ジョル(徳欽)-1 ~カワカブと友の墓標
注:ジョルとは、徳欽の名で知られている街で、現状中国雲南省に属しているが本来チベットの版図に属する。
私が向かったのは、中国名で飛来寺と呼ばれる寺だった。但し、今回は本堂ではなく、チベット風のストゥーパが幾つも並んでいる場所へと赴いた。

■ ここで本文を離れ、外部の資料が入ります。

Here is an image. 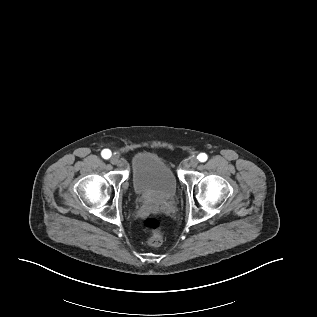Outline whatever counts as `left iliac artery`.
I'll return each mask as SVG.
<instances>
[{
  "mask_svg": "<svg viewBox=\"0 0 317 317\" xmlns=\"http://www.w3.org/2000/svg\"><path fill=\"white\" fill-rule=\"evenodd\" d=\"M197 159H198L200 162H205V161L208 159V156H207V154H205V153H200V154L197 156Z\"/></svg>",
  "mask_w": 317,
  "mask_h": 317,
  "instance_id": "44dca946",
  "label": "left iliac artery"
}]
</instances>
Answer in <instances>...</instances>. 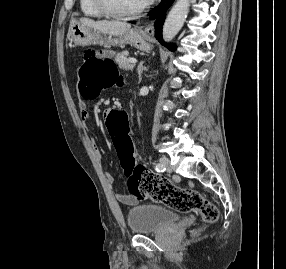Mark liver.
<instances>
[{"label":"liver","instance_id":"6515ba94","mask_svg":"<svg viewBox=\"0 0 286 269\" xmlns=\"http://www.w3.org/2000/svg\"><path fill=\"white\" fill-rule=\"evenodd\" d=\"M79 22L86 27L110 36H121L131 28V25L126 22L108 20L94 21L86 17L80 18Z\"/></svg>","mask_w":286,"mask_h":269}]
</instances>
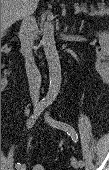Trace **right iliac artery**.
<instances>
[{
  "label": "right iliac artery",
  "instance_id": "82829eb1",
  "mask_svg": "<svg viewBox=\"0 0 109 170\" xmlns=\"http://www.w3.org/2000/svg\"><path fill=\"white\" fill-rule=\"evenodd\" d=\"M46 106H47L46 102H40L36 106L33 115L26 122V125H27L28 129L33 127V125L35 124L37 118L40 116V114L43 112V110L45 109ZM20 165H21L20 163H16L15 167L18 168Z\"/></svg>",
  "mask_w": 109,
  "mask_h": 170
}]
</instances>
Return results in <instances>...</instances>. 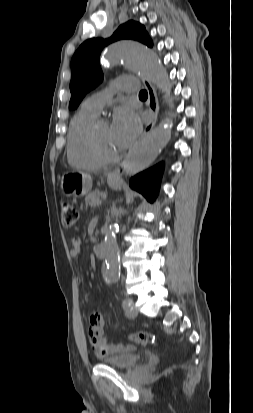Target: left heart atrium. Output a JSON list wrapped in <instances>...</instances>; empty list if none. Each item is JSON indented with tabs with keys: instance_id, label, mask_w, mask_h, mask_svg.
<instances>
[{
	"instance_id": "1",
	"label": "left heart atrium",
	"mask_w": 253,
	"mask_h": 413,
	"mask_svg": "<svg viewBox=\"0 0 253 413\" xmlns=\"http://www.w3.org/2000/svg\"><path fill=\"white\" fill-rule=\"evenodd\" d=\"M111 128L117 146L122 149L137 137L141 130V122L134 110L122 107L116 112Z\"/></svg>"
}]
</instances>
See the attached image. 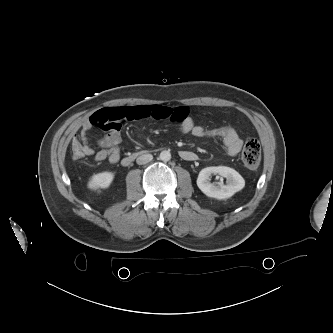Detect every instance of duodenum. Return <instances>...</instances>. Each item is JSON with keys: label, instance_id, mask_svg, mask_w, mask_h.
Instances as JSON below:
<instances>
[{"label": "duodenum", "instance_id": "obj_1", "mask_svg": "<svg viewBox=\"0 0 333 333\" xmlns=\"http://www.w3.org/2000/svg\"><path fill=\"white\" fill-rule=\"evenodd\" d=\"M147 153V151L141 150V151H136V152H132L131 154L125 156L122 159V165L123 166H129L132 162H134V160L140 156Z\"/></svg>", "mask_w": 333, "mask_h": 333}]
</instances>
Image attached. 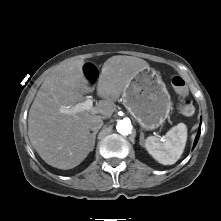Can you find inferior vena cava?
<instances>
[{
  "label": "inferior vena cava",
  "instance_id": "1",
  "mask_svg": "<svg viewBox=\"0 0 221 221\" xmlns=\"http://www.w3.org/2000/svg\"><path fill=\"white\" fill-rule=\"evenodd\" d=\"M103 125V121L101 119H95L93 121H91L88 125V128L95 132L98 131Z\"/></svg>",
  "mask_w": 221,
  "mask_h": 221
}]
</instances>
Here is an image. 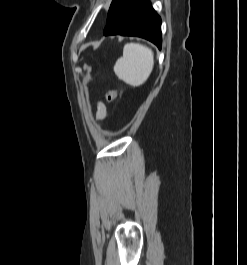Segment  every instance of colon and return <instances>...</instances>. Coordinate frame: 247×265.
Returning a JSON list of instances; mask_svg holds the SVG:
<instances>
[{
	"mask_svg": "<svg viewBox=\"0 0 247 265\" xmlns=\"http://www.w3.org/2000/svg\"><path fill=\"white\" fill-rule=\"evenodd\" d=\"M105 97H106V100H107L108 102H114V101L117 99V97H118V91H117V88L114 87V88L110 89V90L106 93Z\"/></svg>",
	"mask_w": 247,
	"mask_h": 265,
	"instance_id": "colon-1",
	"label": "colon"
}]
</instances>
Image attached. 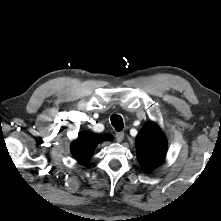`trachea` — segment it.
<instances>
[{"label":"trachea","mask_w":221,"mask_h":221,"mask_svg":"<svg viewBox=\"0 0 221 221\" xmlns=\"http://www.w3.org/2000/svg\"><path fill=\"white\" fill-rule=\"evenodd\" d=\"M110 120H111V124L113 125L116 131H121L123 129L124 123L120 115L114 114L110 117Z\"/></svg>","instance_id":"trachea-1"}]
</instances>
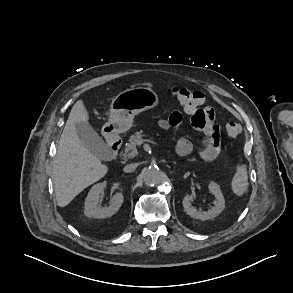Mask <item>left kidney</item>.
<instances>
[{
	"instance_id": "1",
	"label": "left kidney",
	"mask_w": 293,
	"mask_h": 293,
	"mask_svg": "<svg viewBox=\"0 0 293 293\" xmlns=\"http://www.w3.org/2000/svg\"><path fill=\"white\" fill-rule=\"evenodd\" d=\"M208 189L215 197L214 206L208 211H198L194 208L192 206V202L194 201L192 195L187 194L184 197L182 202L184 211L192 218L200 219L202 221L213 219L225 209V200L220 190V186L216 182L211 181L208 185Z\"/></svg>"
}]
</instances>
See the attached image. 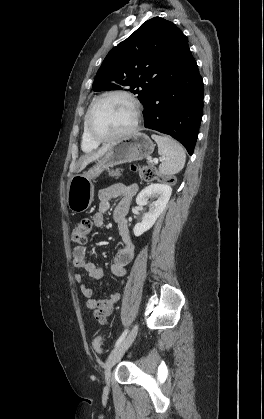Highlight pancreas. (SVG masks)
I'll return each mask as SVG.
<instances>
[{
    "mask_svg": "<svg viewBox=\"0 0 264 419\" xmlns=\"http://www.w3.org/2000/svg\"><path fill=\"white\" fill-rule=\"evenodd\" d=\"M121 169L117 168L116 170H109V176L119 178L121 176Z\"/></svg>",
    "mask_w": 264,
    "mask_h": 419,
    "instance_id": "pancreas-1",
    "label": "pancreas"
}]
</instances>
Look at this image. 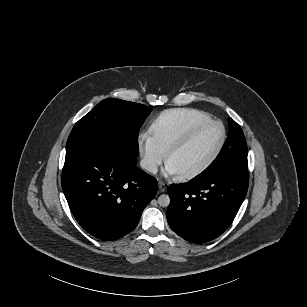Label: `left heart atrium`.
I'll use <instances>...</instances> for the list:
<instances>
[{
  "label": "left heart atrium",
  "instance_id": "left-heart-atrium-1",
  "mask_svg": "<svg viewBox=\"0 0 307 307\" xmlns=\"http://www.w3.org/2000/svg\"><path fill=\"white\" fill-rule=\"evenodd\" d=\"M166 174L177 175L175 169L170 164H168V166L166 167Z\"/></svg>",
  "mask_w": 307,
  "mask_h": 307
}]
</instances>
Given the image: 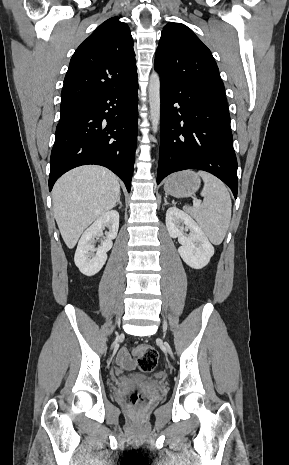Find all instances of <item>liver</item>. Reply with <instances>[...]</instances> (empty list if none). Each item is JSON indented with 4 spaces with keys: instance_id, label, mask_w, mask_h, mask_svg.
Segmentation results:
<instances>
[{
    "instance_id": "obj_1",
    "label": "liver",
    "mask_w": 289,
    "mask_h": 465,
    "mask_svg": "<svg viewBox=\"0 0 289 465\" xmlns=\"http://www.w3.org/2000/svg\"><path fill=\"white\" fill-rule=\"evenodd\" d=\"M120 196L117 176L96 165L75 168L55 183L52 190L54 216L61 236L72 249L83 231L111 210Z\"/></svg>"
}]
</instances>
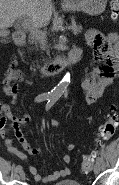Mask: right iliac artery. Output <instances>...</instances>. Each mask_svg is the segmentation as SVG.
<instances>
[{
  "label": "right iliac artery",
  "instance_id": "right-iliac-artery-1",
  "mask_svg": "<svg viewBox=\"0 0 119 185\" xmlns=\"http://www.w3.org/2000/svg\"><path fill=\"white\" fill-rule=\"evenodd\" d=\"M58 97V94L57 93H43V94H40L38 95L36 98H35V102H42V101H45V100H50L52 98H56ZM22 170V166L21 165H17L16 166V171L19 172Z\"/></svg>",
  "mask_w": 119,
  "mask_h": 185
}]
</instances>
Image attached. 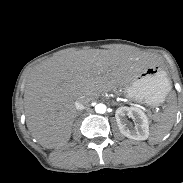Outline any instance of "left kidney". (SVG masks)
<instances>
[{
  "instance_id": "5707ae66",
  "label": "left kidney",
  "mask_w": 183,
  "mask_h": 183,
  "mask_svg": "<svg viewBox=\"0 0 183 183\" xmlns=\"http://www.w3.org/2000/svg\"><path fill=\"white\" fill-rule=\"evenodd\" d=\"M135 122L133 127L126 117ZM115 118L121 133L133 140H146L149 137V120L147 115L137 107H119L115 112Z\"/></svg>"
}]
</instances>
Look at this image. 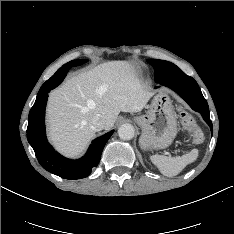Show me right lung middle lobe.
I'll use <instances>...</instances> for the list:
<instances>
[{"label":"right lung middle lobe","instance_id":"1","mask_svg":"<svg viewBox=\"0 0 234 234\" xmlns=\"http://www.w3.org/2000/svg\"><path fill=\"white\" fill-rule=\"evenodd\" d=\"M85 62H87L86 59L72 60V61L68 62L67 64H65V66H70V67H72V66H79V65H82Z\"/></svg>","mask_w":234,"mask_h":234}]
</instances>
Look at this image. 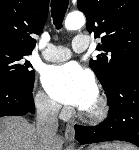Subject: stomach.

私をここに向かわせた、中国・昆明で知り合った日本人に聞いた話というのは、1991年に梅里雪山登頂を目指ながら雪崩で遭難した日中友好第2次合同登山隊の遭難慰霊碑がここにある、というものだった。実は遭難した登山隊の中には、私の友がいたのである。
慰霊碑を見つけ、碑文を見ると、確かに彼の名が一番左に書かれているのを何とか確認することができた ―― なぜ「何とか」だったのかと言えば、残念なことに、日本人の名前と日本語の献辞、それから漢字4文字のチベット人の名前(日本人と勘違いされた?)の部分だけ激しく傷つけられていたからだった。中国人の名前がきれいに残っていることを考えると、反日意識の強い中国人の仕業だろう。
ともかく、事故から16年、ようやく友の墓参を実現することができた。
この場所からは、天気がよければ梅里雪山の最高峰・カワカブ(標高6740m)を望むことができる。だからこそ、この地に遭難慰霊碑が建てられたのだ。しかし、ジョルに来る途中から既に霧がちな天候になっていて、残念ながら彼らが目指したカワカブを見ることはできなかった。

<後日談>
帰国後知ったことなのだが、京都大学学士山岳会の小林尚礼氏らの尽力により1998年以降、16人の遺体が発見されたという。残る1人の遺体も早期に発見されることを願って止まない。合掌。
参考資料:小林尚礼「梅里雪山―十七人の友を探して」
小林氏のサイトはこちら




いやぁ~凄い勢いで奥地を廻ってますね 羨ましい限りです!
シャングリラはウン十年前、『失われた地平線』でしたっけ?本の著者も忘れてしまいましたが丁度 英会話を勉強中でしてテープでこのドラマを聴きました。山を下るに従って一緒に山を降りた若い女性の声がだんだんしゃがれた声になり、人が見た事も無いような老婆に変身して行く様子が伺え、強烈な印象として残っています。不老の地としてのシャングリラ、是非行ってみたいですね 空気は薄くて年寄りには無理?かしら・・・
何時頃日本へお帰りですか
旅が無事に終りますよう~お気をつけて!
どうも。
もう日本に戻ってるかなぁと思ったら、今度は雲南ですか!?まったくうらやましすぎ。これからも良いたびを!健康にお気をつけてください。では、また。
ご友人のご冥福を祈ります。
キャサリンさん、HOPEDELIVERさん、コメントありがとうございます。
シャングリラには各世代の旅行者がたくさんいました。年は関係ないでしょう。
旅をしている間にも読みたい本が次々出てきていますが、『失われた地平線』もその一つだったりします。
HOPEDELIVERさん、まずは友へのお祈り、ありがとうございます。
現在は既に四川に移っていますが、いろいろあって成都で少し沈没しそうな予感です。
いつ日本に戻るか…全く見通しつきません。と言うか、どんどん帰国日が先に延びそうな勢いです。
やりたいことをとこんとやると、こういうのもまた私のあこがれでもありますね。楽しいことだけではなく、ほかにいろんなこともあると思いますが、健康にだけ気をつけて、がんばってください!では、また。
そうですね。こうしてとことん旅行に投入している今は、本当に幸福を感じます。
本日夕方からラサへ向けて出発します。まずは高山病に要注意!です。
徳欽で梅里雪山が見えず落胆していた時、貴兄にお会いしました。既に帰国された頃と思い込み、お宅に電話しました。お留守でしたが、夕刻お母さまから連絡を頂き、事情は分かりました。山岳写真を趣味とし、最近は歳のせいか、信仰の山を訪ねております。
73歳で高地に順応できるか心配でした、特に睡眠中に呼吸が止まる(軽症)持病がありなしたが克服できたことが成果でした。再挑戦したいと思っております。貴兄には健康に旅行を続けて頂けるよう祈ります。
Machida 亮々様、コメントありがとうございます。
飛来寺の仏塔前で貴兄にお会いした時の事は、よく覚えています。梅里雪山のいい写真が取れたらお送りすると約束しましたが、いい写真が撮影できず、約束が守れずに申し訳なく思っております。
お会いした時の印象は健康そのものでした。持病がおありなのは大変かと存じ上げますが、まだまだチャンスはあると思いますので、再挑戦をご期待しております。